A standard ISO 20 foot freight container has inside dimensions of 19’5” (length) by 7’8” (wide) by 7’9.5” (high). The container itself weighs 4189 pounds, and has a dry capacity of 48,721 pounds, and a volume of 1,165 cubic feet. These are immutable facts, set by the International Organization for Standardization. You can purchase a handbook from the ISO that tells you everything you want to know about shipping containers.
To send a 20 foot container full of food from the U.S. east coast to the port of Rotterdam costs about $1700 US.
The “founding father of the freight container” was Malcolm McLean, who died in 2001. In a tribute to McLean, United States Commissioner of Customs, Robert C. Bonner related the history:
Malcolm McLean invented the shipping container in the 1930s in New Jersey, while sitting at a dock waiting all day for cargo he had carried there in his truck to be reloaded onto a ship.
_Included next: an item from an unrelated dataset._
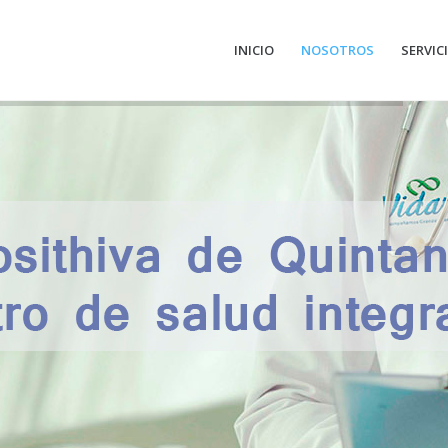
INICIO
NOSOTROS
SERVIC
He figured out a better way to pack goods and transport them by sea — which was to secure them in large steel boxes that could be easily loaded onto ships. And in so doing he came up with an idea that changed the face of global trade.
SeaLand, the company that McLean founded, is now Maersk-Sealand, having merged with the Maersk Line in 1999. It’s difficult to drive down any highway, or through any port, anywhere, without seeing a container with Maersk painted on the side.